## What needs to be done
What is wanted is every line below from the one with "Haksel Sanggai" up to and including the one with "View Our Indust", retyped exactly, pictures excluded, nothing else.

····················

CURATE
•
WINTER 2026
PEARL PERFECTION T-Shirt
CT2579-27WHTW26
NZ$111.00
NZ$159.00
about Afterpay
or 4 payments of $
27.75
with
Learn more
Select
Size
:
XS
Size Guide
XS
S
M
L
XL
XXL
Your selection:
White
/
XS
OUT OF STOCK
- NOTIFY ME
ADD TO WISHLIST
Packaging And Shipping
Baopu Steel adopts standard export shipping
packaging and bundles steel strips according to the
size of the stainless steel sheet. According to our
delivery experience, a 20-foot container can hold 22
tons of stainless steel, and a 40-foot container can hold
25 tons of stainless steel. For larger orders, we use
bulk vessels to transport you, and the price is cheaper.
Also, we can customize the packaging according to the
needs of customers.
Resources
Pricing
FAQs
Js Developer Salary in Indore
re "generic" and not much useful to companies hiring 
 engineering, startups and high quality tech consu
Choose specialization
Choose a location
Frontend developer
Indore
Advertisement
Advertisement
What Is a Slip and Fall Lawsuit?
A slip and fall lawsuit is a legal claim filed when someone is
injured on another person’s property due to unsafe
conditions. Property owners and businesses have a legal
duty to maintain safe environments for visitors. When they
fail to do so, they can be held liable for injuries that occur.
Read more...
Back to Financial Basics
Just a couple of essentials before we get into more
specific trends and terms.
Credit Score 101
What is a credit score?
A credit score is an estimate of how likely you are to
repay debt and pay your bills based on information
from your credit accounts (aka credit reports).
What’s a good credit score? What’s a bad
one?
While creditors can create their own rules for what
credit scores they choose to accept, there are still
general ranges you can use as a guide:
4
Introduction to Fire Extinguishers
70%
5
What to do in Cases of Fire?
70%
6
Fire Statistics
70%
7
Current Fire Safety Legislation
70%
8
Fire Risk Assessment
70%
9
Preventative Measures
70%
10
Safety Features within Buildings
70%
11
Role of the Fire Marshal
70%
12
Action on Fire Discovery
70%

····················

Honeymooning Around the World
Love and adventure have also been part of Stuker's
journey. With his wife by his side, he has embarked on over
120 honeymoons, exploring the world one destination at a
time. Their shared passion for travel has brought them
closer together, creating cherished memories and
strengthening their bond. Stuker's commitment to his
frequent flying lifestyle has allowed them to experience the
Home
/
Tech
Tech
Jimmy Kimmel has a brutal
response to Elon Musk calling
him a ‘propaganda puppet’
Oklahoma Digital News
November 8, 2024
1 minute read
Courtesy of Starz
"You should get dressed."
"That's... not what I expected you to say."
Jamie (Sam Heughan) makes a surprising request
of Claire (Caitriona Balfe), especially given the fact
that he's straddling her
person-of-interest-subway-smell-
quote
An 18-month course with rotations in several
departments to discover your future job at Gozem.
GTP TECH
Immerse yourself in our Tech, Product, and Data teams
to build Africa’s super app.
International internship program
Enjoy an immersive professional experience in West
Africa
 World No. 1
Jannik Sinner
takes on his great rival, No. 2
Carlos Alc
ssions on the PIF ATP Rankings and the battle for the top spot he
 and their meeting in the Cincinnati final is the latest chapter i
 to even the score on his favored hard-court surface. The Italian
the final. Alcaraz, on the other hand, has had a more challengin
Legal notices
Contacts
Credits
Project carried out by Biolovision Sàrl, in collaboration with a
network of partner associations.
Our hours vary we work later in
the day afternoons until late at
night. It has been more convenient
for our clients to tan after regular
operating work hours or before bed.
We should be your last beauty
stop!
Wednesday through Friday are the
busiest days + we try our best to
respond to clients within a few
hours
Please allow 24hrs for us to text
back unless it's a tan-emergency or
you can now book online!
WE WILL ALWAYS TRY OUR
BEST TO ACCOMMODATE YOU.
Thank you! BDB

····················

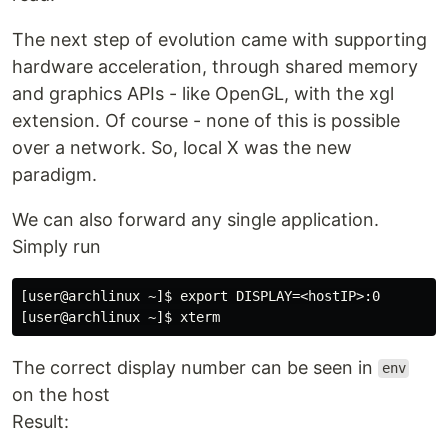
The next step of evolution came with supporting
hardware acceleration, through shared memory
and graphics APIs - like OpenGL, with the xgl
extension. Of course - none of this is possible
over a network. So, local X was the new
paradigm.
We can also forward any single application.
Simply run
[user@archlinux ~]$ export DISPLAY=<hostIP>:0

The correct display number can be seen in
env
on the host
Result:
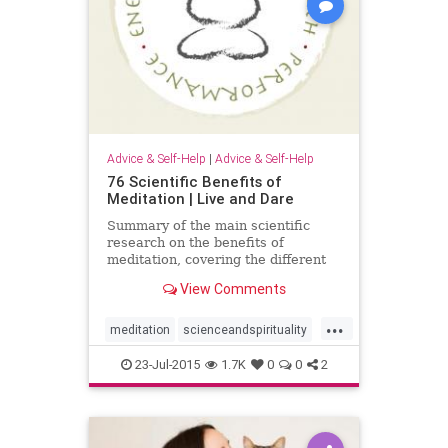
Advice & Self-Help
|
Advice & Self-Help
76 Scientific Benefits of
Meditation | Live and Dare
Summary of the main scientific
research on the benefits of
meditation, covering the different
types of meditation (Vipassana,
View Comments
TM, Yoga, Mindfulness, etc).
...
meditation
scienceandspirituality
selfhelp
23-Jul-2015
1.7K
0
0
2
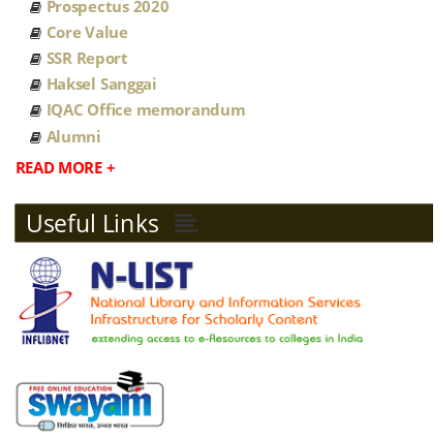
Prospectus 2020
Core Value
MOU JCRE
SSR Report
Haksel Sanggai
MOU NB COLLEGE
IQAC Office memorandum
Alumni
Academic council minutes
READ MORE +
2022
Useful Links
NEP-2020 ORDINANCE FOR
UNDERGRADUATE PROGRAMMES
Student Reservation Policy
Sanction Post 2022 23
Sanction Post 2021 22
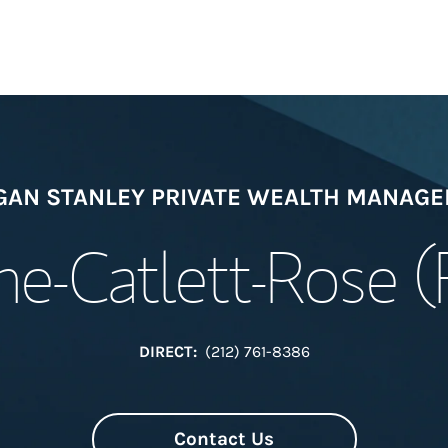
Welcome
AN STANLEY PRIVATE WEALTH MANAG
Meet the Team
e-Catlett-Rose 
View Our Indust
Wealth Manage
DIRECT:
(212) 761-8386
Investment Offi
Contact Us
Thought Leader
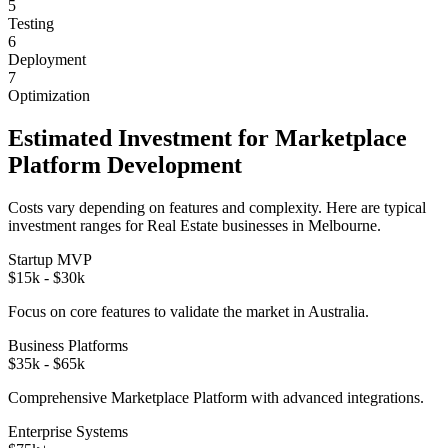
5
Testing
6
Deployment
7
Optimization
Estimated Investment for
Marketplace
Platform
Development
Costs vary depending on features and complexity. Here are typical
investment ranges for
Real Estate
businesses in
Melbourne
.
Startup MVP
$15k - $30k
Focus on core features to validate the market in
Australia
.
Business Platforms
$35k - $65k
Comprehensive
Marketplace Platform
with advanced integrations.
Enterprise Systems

····················

## Reply to the exercise
Haksel Sanggai
MOU NB COLLEGE
IQAC Office memorandum
Alumni
Academic council minutes
READ MORE +
2022
Useful Links
NEP-2020 ORDINANCE FOR
UNDERGRADUATE PROGRAMMES
Student Reservation Policy
Sanction Post 2022 23
Sanction Post 2021 22
Welcome
AN STANLEY PRIVATE WEALTH MANAG
Meet the Team
e-Catlett-Rose 
View Our Indust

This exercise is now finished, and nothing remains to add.